I kinda made the third version of the job work by parameterzing the insert and the update statements. I am not sure how much value it adds to what i am doing though.

So basically, i can trim values only if have the metadata for the oracle stage defined at design time and use the user generated inserts and then change those inserts to trim the incoming value.

But if all the fields defined for the oracle stage are not there in the input file (for example testfile1 does not have SSN field) - it aborts.

But if i parameterize the inserts so that the insert statement only has the fields that are present in the incoming file then i can get around the abort.

The inserts can be stored in a configuration table in oracle and be sourced at run time by the unix script that invoked this job.

If you can figure out a better way please do let me know.

For testfile1
--------------
INSERT INTO test (NAME, AGE, SALARY) VALUES (trim(ORCHESTRATE.NAME), trim(ORCHESTRATE.AGE), trim(ORCHESTRATE.SALARY))
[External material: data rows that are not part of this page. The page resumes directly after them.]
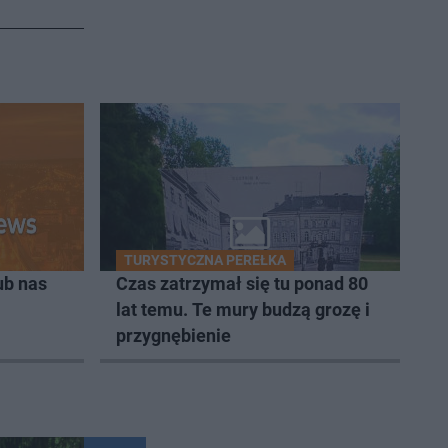
TURYSTYCZNA PEREŁKA
ub nas
Czas zatrzymał się tu ponad 80
lat temu. Te mury budzą grozę i
przygnębienie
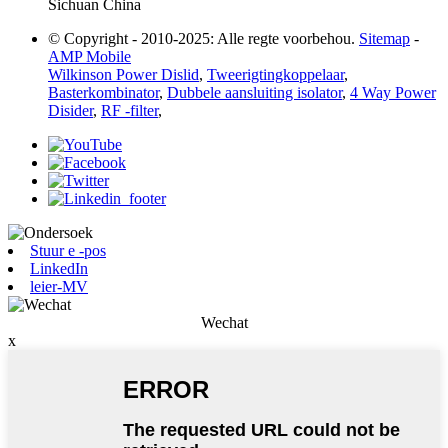
Sichuan China
© Copyright - 2010-2025: Alle regte voorbehou.
Sitemap
-
AMP Mobile
Wilkinson Power Dislid
,
Tweerigtingkoppelaar
,
Basterkombinator
,
Dubbele aansluiting isolator
,
4 Way Power
Disider
,
RF -filter
,
Stuur e -pos
LinkedIn
leier-MV
Wechat
x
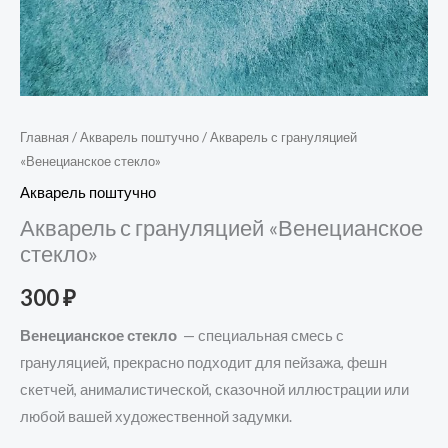
Главная
/
Акварель поштучно
/ Акварель с грануляцией
«Венецианское стекло»
Акварель поштучно
Акварель с грануляцией «Венецианское
стекло»
300
₽
Венецианское стекло
— специальная смесь с
грануляцией, прекрасно подходит для пейзажа, фешн
скетчей, анималистической, сказочной иллюстрации или
любой вашей художественной задумки.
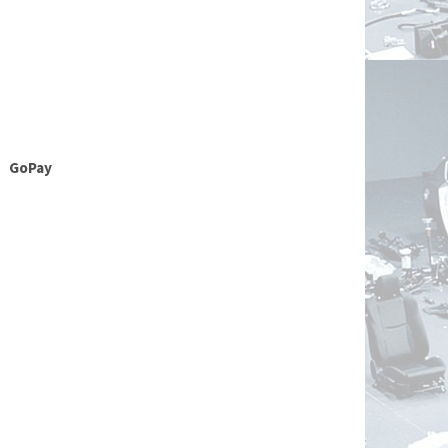
GoPay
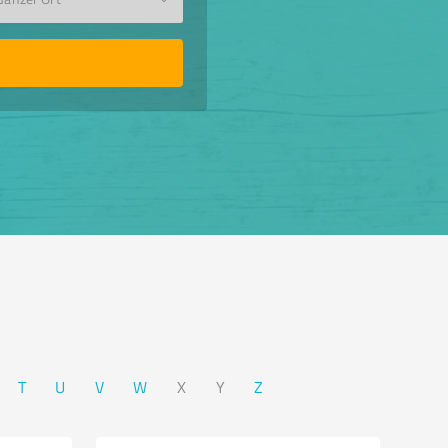
T
U
V
W
X
Y
Z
UPDATE test SET NAME = trim(ORCHESTRATE.NAME), AGE = trim(ORCHESTRATE.AGE), SALARY = trim(ORCHESTRATE.SALARY) WHERE 1=2

For testfile2
--------------
INSERT INTO test (NAME, AGE, SALARY) VALUES (trim(ORCHESTRATE.NAME), trim(ORCHESTRATE.AGE), trim(ORCHESTRATE.SALARY))
UPDATE test SET NAME = trim(ORCHESTRATE.NAME), AGE = trim(ORCHESTRATE.AGE), SALARY = trim(ORCHESTRATE.SALARY) WHERE 1=2

For testfile3
--------------
INSERT INTO test (NAME, AGE, SALARY, SSN) VALUES (ORCHESTRATE.NAME, ORCHESTRATE.AGE, ORCHESTRATE.SALARY, trim(nvl(ORCHESTRATE.SSN,0)))

UPDATE test SET NAME = ORCHESTRATE.NAME, AGE = ORCHESTRATE.AGE, SALARY = ORCHESTRATE.SALARY, SSN = ORCHESTRATE.SSN WHERE 1=2

thupallireddy · Post by **thupallireddy** » Fri Nov 07, 2014 10:46 am

Vishal -- Did u get the solution for the above requirement?